[新聞:岩手版]ビタミン・鉄分豊富な桑の葉を活用~新たな特産へ期待~

農業共済新聞岩手版・東北営農技術版

[新聞:岩手版]ビタミン・鉄分豊富な桑の葉を活用~新たな特産へ期待~

[2017年2月2週号 岩手版]

「体に良い桑茶をたくさんの人に飲んでほしい」と話す菊池支配人

【遠野市】遠野地方に伝承される農村文化や風習を体験・学習できる施設「伝承園」(菊池美保支配人)では、園内で栽培した桑の葉を100%原料とするパウダータイプの桑茶を商品化。2014年11月から販売を開始した桑茶は「くせがなくて飲みやすい」と好評で、遠野市の新たな特産品として周囲からの期待も大きい。

近年、健康茶として注目されている桑茶は、アンチエイジングや糖尿病予防、便秘の改善など、さまざまな効果が期待されている。桑の葉にはビタミンや鉄分が豊富に含まれているほか、桑の葉特有の成分であるデオキシノジリマイシンは糖質の吸収や血糖値を抑制する働きがあるといわれている。

同園では長年にわたり養蚕に取り組み、蚕の餌となる桑の葉は、園内の桑畑で栽培している。シカ対策のための防護網を設置した約20㌃の桑畑には、300本ほどの桑が植えられ、同園の職員が農薬を使わずに丁寧に育てている。

桑茶は「身近にある桑を利用できないか」と考えたのがきっかけ。3年前から商品化に向けて本格的に取り組んできた。昨年は、地元老人クラブのメンバーが収穫作業に加わり、約600㌔の桑の葉を収穫。乾燥・加工は北上市の「更木ふるさと興社」などへ委託して約60㌔の桑茶を確保し、昨年12月から新茶が店頭に並んでいる。「糖質の吸収を抑えるため、食前茶として飲むのがお勧めです。焼酎の桑茶割りもおいしいですよ」と菊池支配人は話す。

自然の恵みがいっぱいに詰まった桑茶を求め、遠方から訪れる人やリピーターも多く、昨年10月には同市のふるさと納税の返礼品に選ばれるなど、売り上げも好調だ。

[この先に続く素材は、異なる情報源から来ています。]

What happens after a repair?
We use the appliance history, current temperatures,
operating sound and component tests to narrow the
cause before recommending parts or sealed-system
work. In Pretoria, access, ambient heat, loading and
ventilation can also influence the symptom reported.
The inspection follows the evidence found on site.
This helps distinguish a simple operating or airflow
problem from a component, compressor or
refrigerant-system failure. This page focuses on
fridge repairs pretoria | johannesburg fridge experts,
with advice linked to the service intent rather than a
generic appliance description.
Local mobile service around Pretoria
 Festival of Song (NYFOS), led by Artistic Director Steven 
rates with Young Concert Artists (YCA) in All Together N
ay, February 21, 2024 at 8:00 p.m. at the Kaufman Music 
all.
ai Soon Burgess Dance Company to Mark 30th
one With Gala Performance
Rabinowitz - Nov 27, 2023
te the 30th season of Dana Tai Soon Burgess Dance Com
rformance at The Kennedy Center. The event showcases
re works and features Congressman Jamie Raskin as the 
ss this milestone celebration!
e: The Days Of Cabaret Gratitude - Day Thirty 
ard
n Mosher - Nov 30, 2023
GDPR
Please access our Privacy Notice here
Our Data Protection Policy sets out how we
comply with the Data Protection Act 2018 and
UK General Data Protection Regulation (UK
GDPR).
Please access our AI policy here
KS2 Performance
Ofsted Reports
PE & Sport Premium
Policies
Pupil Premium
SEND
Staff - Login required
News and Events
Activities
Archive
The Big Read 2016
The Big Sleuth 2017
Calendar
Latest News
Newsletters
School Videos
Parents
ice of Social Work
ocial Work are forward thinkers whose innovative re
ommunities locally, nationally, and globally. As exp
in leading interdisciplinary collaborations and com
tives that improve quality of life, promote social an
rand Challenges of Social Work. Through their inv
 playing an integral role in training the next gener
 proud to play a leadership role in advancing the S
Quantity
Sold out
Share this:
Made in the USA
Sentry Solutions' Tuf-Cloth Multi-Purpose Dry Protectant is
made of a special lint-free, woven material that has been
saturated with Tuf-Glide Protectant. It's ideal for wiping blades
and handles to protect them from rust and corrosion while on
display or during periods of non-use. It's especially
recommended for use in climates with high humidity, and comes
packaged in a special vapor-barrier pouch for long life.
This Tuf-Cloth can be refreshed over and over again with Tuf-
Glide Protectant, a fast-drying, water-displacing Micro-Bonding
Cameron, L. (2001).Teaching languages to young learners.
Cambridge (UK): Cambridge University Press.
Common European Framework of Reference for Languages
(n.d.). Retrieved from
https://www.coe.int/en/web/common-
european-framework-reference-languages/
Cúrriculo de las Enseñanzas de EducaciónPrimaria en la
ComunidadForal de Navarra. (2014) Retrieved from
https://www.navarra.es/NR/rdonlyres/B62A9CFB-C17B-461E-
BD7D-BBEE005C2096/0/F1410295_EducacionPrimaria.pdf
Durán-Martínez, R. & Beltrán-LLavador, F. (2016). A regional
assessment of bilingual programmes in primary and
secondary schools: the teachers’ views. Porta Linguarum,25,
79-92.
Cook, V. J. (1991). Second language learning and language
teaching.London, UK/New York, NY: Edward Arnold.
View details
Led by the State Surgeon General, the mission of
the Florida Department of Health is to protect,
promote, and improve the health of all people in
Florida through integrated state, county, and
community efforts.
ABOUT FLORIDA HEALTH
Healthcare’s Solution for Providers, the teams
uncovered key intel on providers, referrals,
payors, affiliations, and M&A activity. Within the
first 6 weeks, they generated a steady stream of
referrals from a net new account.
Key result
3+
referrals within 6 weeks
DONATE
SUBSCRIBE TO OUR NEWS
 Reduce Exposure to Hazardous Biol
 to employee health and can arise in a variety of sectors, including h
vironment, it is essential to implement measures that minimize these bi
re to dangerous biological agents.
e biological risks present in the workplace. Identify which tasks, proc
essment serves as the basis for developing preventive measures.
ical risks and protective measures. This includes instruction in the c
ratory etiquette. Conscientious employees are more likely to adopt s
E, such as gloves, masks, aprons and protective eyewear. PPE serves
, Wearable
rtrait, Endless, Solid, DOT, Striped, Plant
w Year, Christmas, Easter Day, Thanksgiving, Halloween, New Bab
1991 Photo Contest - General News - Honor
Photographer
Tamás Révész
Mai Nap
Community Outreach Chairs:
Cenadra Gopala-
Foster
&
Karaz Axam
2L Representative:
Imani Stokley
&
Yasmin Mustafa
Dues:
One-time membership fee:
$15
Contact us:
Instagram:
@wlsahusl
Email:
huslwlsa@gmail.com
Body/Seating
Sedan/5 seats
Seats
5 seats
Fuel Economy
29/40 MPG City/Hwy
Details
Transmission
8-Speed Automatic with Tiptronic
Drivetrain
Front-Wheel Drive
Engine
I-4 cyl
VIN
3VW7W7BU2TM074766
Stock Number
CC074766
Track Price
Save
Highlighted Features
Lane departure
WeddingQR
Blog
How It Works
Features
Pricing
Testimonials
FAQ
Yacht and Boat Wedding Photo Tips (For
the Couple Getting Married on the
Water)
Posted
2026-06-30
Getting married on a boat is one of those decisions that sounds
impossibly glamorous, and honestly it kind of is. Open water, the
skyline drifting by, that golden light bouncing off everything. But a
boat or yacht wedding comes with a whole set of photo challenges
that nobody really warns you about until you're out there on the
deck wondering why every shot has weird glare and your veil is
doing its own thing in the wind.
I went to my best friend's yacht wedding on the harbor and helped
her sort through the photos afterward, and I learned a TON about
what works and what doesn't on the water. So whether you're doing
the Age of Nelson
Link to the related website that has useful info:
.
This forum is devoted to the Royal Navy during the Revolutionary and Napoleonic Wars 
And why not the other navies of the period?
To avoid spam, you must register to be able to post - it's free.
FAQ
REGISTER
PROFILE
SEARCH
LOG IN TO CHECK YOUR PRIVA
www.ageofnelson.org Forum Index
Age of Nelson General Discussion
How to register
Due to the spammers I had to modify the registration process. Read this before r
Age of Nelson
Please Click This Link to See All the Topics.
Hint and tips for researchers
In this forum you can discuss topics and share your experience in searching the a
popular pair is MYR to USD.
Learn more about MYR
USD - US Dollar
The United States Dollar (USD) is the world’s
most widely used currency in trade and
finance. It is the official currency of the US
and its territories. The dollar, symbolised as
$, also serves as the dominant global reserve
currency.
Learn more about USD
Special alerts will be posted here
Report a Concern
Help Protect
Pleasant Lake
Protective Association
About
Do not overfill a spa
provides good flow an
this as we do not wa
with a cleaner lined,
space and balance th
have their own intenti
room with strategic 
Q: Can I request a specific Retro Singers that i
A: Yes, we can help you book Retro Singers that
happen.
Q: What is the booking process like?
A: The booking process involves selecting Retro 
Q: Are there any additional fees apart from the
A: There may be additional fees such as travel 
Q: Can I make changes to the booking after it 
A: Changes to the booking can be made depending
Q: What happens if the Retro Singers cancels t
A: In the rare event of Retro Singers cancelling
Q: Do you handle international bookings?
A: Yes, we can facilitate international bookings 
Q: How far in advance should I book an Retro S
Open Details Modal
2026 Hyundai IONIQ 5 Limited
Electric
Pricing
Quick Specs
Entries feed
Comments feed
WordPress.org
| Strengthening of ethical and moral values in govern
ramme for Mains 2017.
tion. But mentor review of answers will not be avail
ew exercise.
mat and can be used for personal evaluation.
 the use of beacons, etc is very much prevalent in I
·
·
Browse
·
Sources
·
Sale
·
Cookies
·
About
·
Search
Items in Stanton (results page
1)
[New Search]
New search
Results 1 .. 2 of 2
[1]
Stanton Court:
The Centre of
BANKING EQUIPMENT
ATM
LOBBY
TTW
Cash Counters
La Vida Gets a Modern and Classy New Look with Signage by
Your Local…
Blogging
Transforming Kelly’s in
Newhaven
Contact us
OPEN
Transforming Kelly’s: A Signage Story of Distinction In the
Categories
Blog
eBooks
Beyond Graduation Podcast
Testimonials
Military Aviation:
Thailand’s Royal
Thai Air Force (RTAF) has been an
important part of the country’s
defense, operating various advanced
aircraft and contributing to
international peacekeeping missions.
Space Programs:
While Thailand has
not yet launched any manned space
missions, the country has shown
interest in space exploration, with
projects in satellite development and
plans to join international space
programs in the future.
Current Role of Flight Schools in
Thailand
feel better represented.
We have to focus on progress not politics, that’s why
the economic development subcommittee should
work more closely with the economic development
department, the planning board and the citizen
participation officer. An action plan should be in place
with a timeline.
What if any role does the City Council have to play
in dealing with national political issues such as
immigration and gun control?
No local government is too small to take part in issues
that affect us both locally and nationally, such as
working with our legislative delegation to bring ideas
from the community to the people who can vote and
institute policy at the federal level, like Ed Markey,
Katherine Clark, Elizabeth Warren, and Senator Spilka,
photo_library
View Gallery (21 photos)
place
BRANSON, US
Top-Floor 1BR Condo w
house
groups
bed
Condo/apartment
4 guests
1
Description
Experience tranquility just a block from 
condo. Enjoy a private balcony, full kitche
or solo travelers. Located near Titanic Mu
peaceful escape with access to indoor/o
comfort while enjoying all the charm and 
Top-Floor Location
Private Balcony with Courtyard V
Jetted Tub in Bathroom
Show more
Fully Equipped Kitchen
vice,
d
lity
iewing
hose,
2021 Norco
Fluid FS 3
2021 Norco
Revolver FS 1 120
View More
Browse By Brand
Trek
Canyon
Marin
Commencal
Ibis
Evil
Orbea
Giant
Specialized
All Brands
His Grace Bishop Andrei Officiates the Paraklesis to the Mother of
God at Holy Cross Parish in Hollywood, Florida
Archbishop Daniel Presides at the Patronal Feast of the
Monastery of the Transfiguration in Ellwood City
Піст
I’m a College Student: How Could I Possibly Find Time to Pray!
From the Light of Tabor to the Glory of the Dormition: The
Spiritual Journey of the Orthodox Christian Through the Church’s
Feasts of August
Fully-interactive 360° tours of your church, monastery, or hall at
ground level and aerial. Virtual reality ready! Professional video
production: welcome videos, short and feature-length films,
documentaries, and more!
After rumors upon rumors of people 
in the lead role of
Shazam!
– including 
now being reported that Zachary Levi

また、桑茶以外にも利用できないかと試行錯誤を重ね、桑パウダーを使用した「桑ジェラート」や「桑けいらん」、「桑ロールケーキ」を考案。同商品は、遠野ふるさと公社の遠野冬のギフトの中で「伝承園桑スイーツセット」として販売された。

(左)60㌘入り1,080円(税込) (右)25㌘入り540円(税込) (中)缶(25㌘入り)780円(税込)

同園では桑茶のほかにも園内で育てた蚕の繭から、繭玉化粧水の作成キット「まゆだま化粧水用」を商品化するなど新商品の開発に積極的だ。今後は桑葉の収量アップのため、桑畑の面積拡大なども検討しているという。菊池支配人は「たくさんの方々に応援していただいている。これからも体に良いものを皆さんに提供できるように頑張りたい」と力強く話してくれた。